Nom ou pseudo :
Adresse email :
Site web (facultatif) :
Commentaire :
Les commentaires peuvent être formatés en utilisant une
____________________
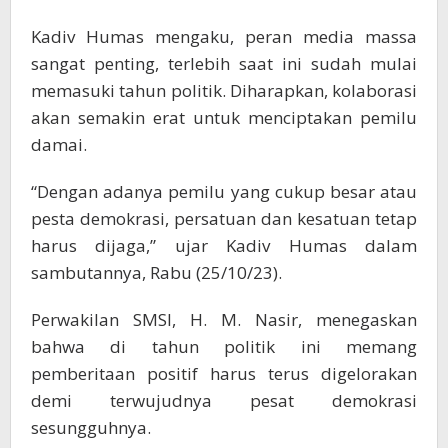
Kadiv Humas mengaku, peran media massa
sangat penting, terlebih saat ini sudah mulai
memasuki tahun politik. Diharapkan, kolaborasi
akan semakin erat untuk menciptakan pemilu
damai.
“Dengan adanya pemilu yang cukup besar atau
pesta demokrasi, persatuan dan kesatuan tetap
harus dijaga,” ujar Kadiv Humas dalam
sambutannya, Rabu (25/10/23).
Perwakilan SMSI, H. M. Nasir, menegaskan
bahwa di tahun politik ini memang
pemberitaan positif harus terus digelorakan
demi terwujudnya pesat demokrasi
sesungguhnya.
____________________
Your instructions — Output should match, line for line, the stretch of the material above from the line holding "akan semakin erat untuk menciptakan pemilu" through the line holding "sesungguhnya.".

Exercise response —
akan semakin erat untuk menciptakan pemilu
damai.
“Dengan adanya pemilu yang cukup besar atau
pesta demokrasi, persatuan dan kesatuan tetap
harus dijaga,” ujar Kadiv Humas dalam
sambutannya, Rabu (25/10/23).
Perwakilan SMSI, H. M. Nasir, menegaskan
bahwa di tahun politik ini memang
pemberitaan positif harus terus digelorakan
demi terwujudnya pesat demokrasi
sesungguhnya.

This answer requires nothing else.